Wien (PDI) Die Industriellenvereinigung (IV) spricht sich klar für die Beibehaltung der Studienbeiträge aus. Sie sind ein wichtiges Instrument für mehr Kostenbewusstsein, überlegte Studienentscheidung, rascheres Studieren und - wenn auch nicht primär - ergänzende Finanzierungsquelle für die autonome Universität. Dies sind die positiven Erfahrungen schon nach kurzer Zeit und es gibt daher keine Argumente für eine Ho-Ruck-Entscheidung eine sinnvolle Maßnahme zurück zu nehmen. Der Leiter des Bereiches Bildung, Innovation, Forschung in der IV, Dr. Gerhard Riemer unterstützt die Position von Bildungsministerin Gehrer: "Die Studienbeiträge jetzt abzuschaffen -wie im Rahmen der Sondierungsgespräche manchmal gefordert wird - wäre kontraproduktiv und ein Rückschritt und nimmt den Universitäten dringend benötigte Mittel." Ab 2004 sollten die Studienbeiträge den Unis in voller Höhe zur Verfügung stehen, was aus Sicht der Industrie auch für die Universitäten Lenkungseffekte bringt.
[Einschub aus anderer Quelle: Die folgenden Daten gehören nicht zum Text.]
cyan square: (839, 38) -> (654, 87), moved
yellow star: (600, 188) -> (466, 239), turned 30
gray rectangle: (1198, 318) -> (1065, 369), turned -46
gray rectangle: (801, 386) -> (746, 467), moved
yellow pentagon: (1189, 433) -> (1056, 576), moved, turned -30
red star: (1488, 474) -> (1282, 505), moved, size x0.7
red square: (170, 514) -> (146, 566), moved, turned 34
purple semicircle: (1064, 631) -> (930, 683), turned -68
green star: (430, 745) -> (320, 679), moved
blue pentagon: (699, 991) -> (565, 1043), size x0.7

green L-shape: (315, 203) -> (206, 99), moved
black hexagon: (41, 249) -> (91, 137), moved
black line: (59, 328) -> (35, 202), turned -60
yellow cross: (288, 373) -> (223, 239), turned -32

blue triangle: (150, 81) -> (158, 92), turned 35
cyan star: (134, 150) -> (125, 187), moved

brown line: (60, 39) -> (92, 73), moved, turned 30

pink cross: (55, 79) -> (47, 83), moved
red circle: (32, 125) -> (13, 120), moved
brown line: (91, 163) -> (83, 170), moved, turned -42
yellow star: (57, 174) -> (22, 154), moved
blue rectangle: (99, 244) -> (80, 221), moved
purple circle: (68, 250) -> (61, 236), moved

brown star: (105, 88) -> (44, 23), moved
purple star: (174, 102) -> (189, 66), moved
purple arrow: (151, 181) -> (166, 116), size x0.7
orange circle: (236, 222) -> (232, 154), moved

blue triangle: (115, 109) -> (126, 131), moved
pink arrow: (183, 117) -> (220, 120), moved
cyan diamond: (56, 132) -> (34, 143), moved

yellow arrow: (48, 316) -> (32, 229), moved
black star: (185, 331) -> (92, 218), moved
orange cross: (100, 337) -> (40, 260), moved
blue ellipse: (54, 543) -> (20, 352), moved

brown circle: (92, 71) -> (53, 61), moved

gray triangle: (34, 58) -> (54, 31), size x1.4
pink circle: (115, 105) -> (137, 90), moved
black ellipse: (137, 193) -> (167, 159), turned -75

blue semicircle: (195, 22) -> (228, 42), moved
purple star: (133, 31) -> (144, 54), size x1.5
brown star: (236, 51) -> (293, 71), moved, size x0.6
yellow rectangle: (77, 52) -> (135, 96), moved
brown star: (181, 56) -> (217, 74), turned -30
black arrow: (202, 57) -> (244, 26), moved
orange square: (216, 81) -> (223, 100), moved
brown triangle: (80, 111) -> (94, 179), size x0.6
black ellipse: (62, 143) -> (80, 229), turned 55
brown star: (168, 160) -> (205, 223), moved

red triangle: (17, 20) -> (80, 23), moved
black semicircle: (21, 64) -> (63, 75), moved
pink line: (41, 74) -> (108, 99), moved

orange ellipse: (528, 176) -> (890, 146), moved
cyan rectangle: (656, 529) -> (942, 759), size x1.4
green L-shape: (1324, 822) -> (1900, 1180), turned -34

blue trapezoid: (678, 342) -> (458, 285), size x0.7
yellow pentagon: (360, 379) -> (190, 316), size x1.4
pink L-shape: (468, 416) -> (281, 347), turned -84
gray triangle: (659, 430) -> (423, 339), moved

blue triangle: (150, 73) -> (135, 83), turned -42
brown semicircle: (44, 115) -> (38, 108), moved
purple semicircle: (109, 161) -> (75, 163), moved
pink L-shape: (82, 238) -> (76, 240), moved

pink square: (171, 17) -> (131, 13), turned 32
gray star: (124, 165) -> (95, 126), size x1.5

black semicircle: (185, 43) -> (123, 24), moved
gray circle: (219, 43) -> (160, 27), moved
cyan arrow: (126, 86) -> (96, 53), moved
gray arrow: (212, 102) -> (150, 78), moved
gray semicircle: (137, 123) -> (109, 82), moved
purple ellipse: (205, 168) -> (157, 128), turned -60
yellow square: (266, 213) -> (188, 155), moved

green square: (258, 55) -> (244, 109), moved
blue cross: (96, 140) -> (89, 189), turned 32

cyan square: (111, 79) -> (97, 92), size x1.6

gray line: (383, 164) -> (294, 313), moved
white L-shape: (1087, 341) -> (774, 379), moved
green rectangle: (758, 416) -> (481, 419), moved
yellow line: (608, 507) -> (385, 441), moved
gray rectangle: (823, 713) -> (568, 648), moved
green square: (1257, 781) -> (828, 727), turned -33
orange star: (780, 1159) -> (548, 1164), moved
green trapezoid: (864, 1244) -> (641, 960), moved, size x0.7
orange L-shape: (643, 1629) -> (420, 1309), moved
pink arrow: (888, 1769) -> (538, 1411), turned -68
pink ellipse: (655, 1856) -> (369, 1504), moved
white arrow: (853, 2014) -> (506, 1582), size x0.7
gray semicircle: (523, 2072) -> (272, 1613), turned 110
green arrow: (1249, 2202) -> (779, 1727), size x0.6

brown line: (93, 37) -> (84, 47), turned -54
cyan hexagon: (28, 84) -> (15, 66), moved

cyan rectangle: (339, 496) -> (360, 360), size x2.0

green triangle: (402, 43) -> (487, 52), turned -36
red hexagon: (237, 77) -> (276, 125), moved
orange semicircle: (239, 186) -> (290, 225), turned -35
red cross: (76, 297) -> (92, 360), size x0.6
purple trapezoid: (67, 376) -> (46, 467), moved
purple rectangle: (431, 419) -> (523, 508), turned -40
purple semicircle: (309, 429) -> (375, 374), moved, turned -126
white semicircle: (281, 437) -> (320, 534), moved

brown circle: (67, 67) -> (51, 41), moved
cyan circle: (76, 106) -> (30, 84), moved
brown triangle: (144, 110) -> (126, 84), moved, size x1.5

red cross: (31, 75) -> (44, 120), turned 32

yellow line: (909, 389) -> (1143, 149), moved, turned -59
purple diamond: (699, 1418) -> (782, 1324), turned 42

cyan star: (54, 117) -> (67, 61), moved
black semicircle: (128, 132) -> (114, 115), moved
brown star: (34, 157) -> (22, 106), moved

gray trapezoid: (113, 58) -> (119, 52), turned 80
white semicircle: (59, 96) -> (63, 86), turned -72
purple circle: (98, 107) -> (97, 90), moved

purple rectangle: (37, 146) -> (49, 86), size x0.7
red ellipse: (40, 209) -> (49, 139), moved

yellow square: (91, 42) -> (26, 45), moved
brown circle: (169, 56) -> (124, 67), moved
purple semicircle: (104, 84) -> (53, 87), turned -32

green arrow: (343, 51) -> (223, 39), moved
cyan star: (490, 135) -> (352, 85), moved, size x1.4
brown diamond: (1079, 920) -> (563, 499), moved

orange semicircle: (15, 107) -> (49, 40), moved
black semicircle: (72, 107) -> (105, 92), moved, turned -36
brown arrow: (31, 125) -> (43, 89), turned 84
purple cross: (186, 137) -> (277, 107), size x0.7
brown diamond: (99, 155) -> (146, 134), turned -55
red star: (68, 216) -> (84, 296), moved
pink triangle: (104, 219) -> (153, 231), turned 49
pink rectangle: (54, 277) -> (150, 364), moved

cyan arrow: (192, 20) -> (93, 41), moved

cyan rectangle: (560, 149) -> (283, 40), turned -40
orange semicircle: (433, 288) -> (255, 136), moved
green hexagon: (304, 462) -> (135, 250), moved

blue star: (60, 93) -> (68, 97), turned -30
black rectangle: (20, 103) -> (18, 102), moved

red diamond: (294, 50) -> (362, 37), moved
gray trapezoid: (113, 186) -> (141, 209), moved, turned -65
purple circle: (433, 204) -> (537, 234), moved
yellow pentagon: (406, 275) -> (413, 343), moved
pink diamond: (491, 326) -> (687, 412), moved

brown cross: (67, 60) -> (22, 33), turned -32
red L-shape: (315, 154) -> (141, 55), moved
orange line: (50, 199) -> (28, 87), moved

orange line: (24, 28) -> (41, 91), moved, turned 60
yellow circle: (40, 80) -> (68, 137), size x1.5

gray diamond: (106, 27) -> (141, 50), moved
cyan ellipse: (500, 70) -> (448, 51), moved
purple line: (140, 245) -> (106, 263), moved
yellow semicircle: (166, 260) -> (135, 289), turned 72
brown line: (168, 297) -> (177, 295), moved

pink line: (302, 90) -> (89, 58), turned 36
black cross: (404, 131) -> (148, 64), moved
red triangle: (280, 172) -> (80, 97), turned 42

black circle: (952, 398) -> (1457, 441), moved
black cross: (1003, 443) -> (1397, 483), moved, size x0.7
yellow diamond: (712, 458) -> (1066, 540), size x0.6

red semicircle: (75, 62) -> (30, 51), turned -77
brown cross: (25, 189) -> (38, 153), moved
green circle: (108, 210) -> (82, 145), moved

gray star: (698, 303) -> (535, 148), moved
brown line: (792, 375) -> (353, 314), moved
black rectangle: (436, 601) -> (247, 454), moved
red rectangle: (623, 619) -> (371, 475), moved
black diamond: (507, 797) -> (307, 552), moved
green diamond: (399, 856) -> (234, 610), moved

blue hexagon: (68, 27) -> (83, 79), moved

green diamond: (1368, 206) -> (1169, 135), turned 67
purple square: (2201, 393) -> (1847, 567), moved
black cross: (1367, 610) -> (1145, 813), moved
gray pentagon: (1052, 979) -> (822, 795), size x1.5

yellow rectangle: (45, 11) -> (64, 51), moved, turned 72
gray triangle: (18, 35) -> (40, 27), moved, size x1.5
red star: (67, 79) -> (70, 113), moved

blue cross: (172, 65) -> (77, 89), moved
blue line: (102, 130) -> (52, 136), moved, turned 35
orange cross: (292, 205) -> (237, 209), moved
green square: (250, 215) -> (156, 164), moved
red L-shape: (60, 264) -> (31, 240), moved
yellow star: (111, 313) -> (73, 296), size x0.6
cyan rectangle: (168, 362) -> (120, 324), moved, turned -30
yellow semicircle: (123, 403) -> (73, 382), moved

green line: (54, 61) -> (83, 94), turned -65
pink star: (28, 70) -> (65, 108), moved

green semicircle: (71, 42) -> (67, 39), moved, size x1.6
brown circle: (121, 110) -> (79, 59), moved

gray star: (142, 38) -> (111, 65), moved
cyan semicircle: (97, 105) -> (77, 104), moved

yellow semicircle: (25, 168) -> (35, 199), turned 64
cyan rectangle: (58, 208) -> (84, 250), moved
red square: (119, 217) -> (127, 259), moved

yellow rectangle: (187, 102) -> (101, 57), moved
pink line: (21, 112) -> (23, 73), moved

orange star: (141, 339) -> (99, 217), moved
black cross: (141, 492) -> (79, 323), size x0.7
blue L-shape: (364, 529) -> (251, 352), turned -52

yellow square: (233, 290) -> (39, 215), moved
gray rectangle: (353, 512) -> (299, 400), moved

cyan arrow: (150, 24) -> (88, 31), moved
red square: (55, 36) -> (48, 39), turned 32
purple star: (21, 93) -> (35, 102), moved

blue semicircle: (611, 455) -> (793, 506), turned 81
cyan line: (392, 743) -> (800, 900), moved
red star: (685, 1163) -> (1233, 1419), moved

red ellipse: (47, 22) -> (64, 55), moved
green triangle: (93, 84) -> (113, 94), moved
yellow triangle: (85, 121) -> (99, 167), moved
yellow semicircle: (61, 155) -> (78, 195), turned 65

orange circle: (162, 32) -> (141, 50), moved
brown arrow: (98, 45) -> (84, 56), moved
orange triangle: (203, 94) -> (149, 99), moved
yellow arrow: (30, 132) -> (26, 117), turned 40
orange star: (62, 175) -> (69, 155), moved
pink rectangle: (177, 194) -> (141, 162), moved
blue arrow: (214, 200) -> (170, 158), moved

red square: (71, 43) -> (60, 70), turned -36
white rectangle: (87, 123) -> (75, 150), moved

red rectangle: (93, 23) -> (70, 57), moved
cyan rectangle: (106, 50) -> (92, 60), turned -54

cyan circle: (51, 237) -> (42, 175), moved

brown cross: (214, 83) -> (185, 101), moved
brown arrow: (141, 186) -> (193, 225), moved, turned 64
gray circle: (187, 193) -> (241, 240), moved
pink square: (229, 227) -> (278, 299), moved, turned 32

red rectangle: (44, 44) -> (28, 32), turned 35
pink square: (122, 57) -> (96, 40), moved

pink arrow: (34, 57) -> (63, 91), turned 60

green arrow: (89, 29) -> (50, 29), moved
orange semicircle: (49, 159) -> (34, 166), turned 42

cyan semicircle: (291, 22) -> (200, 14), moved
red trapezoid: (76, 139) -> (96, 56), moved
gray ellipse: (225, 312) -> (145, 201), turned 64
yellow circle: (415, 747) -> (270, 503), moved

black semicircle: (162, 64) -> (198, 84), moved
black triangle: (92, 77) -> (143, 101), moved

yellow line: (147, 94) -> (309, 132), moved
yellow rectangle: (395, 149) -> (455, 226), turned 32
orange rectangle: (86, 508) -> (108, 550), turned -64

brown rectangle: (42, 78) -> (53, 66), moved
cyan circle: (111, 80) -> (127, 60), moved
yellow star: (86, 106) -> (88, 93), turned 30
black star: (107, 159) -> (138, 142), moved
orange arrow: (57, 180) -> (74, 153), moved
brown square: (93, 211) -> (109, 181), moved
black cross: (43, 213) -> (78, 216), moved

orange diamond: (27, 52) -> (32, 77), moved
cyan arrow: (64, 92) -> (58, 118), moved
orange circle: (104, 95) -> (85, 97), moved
Argumente für Abschaffung gehen ins Leere: Mehr Abschlüsse, mehr Studierende

Die Studienbeiträge haben mehr Ernsthaftigkeit bei Studierenden und Lehrenden gebracht. Das zeigt die Tatsache, dass nach der Einführung der Studienbeiträge die Absolventenquote um 8% angestiegen ist. "Österreich hat nach wie vor im europäischen Vergleich eine sehr niedrige Akademikerrate (Platz 13 von 15 EU-Mitgliedsstaaten laut aktuellem Innovationsanzeiger). Mehr Absolventen nach kürzerer Zeit stärken einen überfälligen Aufholprozess, bei der Steigerung der Akademikerquote ist Österreich mittlerweile auf dem ersten Platz in Europa!" erklärt Riemer.

Die aktuellen Studierendenzahlen, wonach die Anzahl der Studierenden fast 200.000 beträgt und die Zahl der Erstsemestrigen mit über 30.000 knapp unter dem Rekord von 2000 liegt, zeigen, dass der Zulauf zu höherer Bildung ungebrochen ist, was aus Sicht der Industrie eine erfreuliche Entwicklung ist. Wenn schon Änderungen diskutiert werden, kann man sich also höchstens eine Überprüfung vorstellen, ob alle Studierenden sich ein Studium auch leisten können. Eine soziale Barriere könne man auch nicht sehen, da die Studienförderung ausgeweitet wurde.